- **Task description**: Below are the entries; give again exactly the lines from the one mentioning "without a complicated app setup." through the one mentioning "keeping school records organized.", inclusive.

- **Listed records**:
== Segment start ==
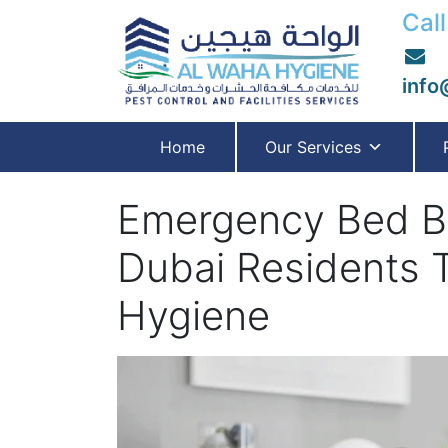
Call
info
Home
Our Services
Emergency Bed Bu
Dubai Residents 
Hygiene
== Segment end ==
== Segment start ==
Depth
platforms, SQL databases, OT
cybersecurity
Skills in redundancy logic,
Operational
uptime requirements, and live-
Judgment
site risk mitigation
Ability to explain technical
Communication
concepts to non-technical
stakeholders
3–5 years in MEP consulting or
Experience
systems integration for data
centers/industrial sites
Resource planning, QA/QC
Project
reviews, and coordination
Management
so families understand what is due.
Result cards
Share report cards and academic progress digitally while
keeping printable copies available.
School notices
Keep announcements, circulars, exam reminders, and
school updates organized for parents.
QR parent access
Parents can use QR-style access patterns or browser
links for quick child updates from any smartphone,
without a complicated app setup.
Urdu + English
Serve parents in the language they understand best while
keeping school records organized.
== Segment end ==
- **Answer to this exercise**:
without a complicated app setup.
Urdu + English
Serve parents in the language they understand best while
keeping school records organized.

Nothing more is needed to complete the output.